A customer used ChipQuick water clean up solder to assemble a Tubelab SSE board which runs a B+ in the 450 volt range. After being cleaned and left in the garage to dry for a couple days the board flamed up in places where flux had been trapped around high voltage connections. One such place generated enough heat to burn and carbonize the board destroying it. That stuff may be fine on "maker boards" that operate on 5 or 12 volts. It is not suitable on a tube amp board.

Back in the late 60's and 70's it became "good practice" to run an isolation ring around the inputs of a high impedance instrumentation amplifier circuits to shield against leakage currents on the surface of a PC board.
 
Reading your comments on RF together with looking at your balanced differential board in post #153 has got another question going.

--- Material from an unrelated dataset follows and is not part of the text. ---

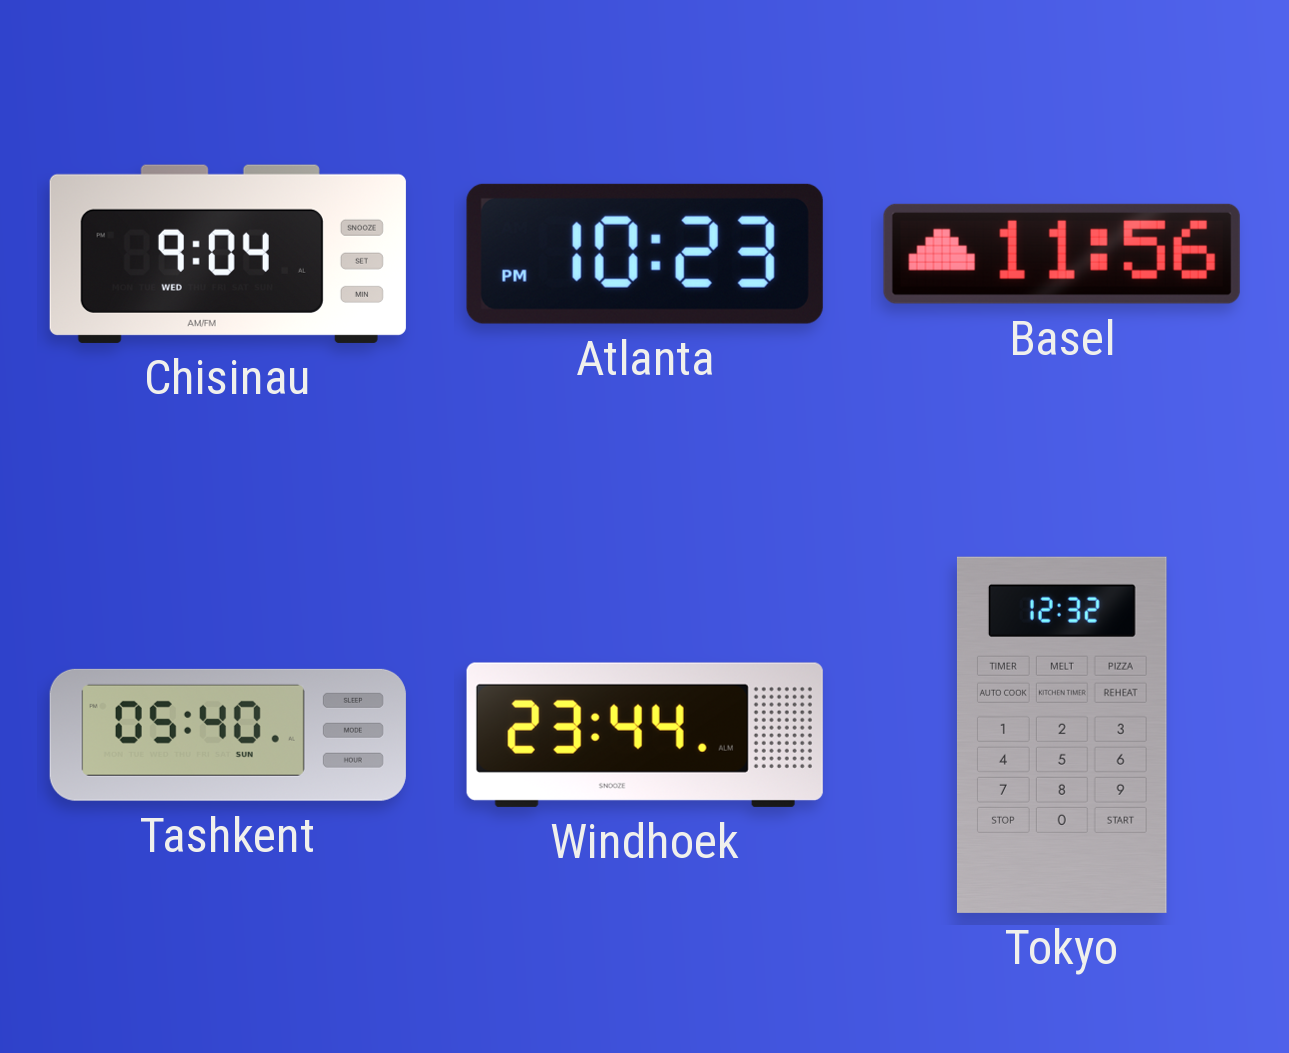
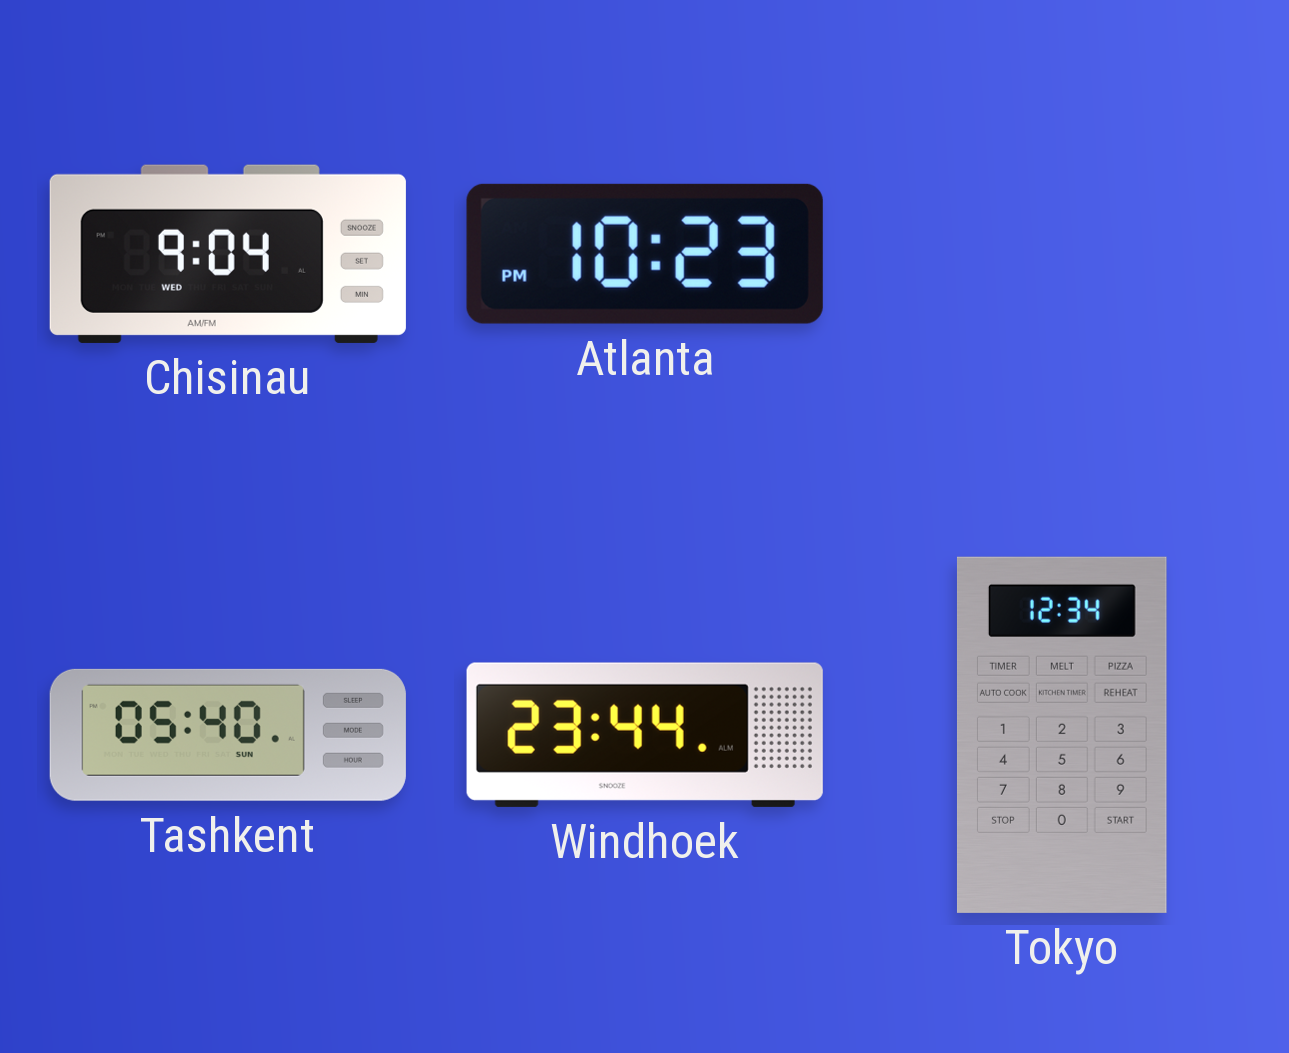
Basel: 11:56 -> none
Tokyo: 12:32 -> 12:34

At some point I learned to treat ground as a buss on pretty much everything I make. First came a B+ trace/rail across the top (north) edge of the board and ground trace across the opposite - south edge (usually made with stripped wire and covered with solder to make it a fatter gauge). Then when I started building phono circuits I extended that ground up the east and west sides in a big U, thinking of it like surrounding the circuit with protective shield. . . . . But from this back and forth with you I realize I was really doing it out of a kind of faith that it would work and actually don't really understand that much about how it would (or wouldn't).

The question is , When we talk about RF noise in an audio circuit , what's the difference between a circuit creating its own oscillation at some high frequency and one resonating with RF from an external source?
This came up while looking at your board, thinking of mine, and realizing that as a shield , the ground trace only gets between the outside world and the circuit in one thin slice of an otherwise open space , so the RF I assumed I was protecting the circuit from can actually reach all the parts inside that ground loop from above or below..

I know the question is unclear but that's just it, I'm not really clear about how it works.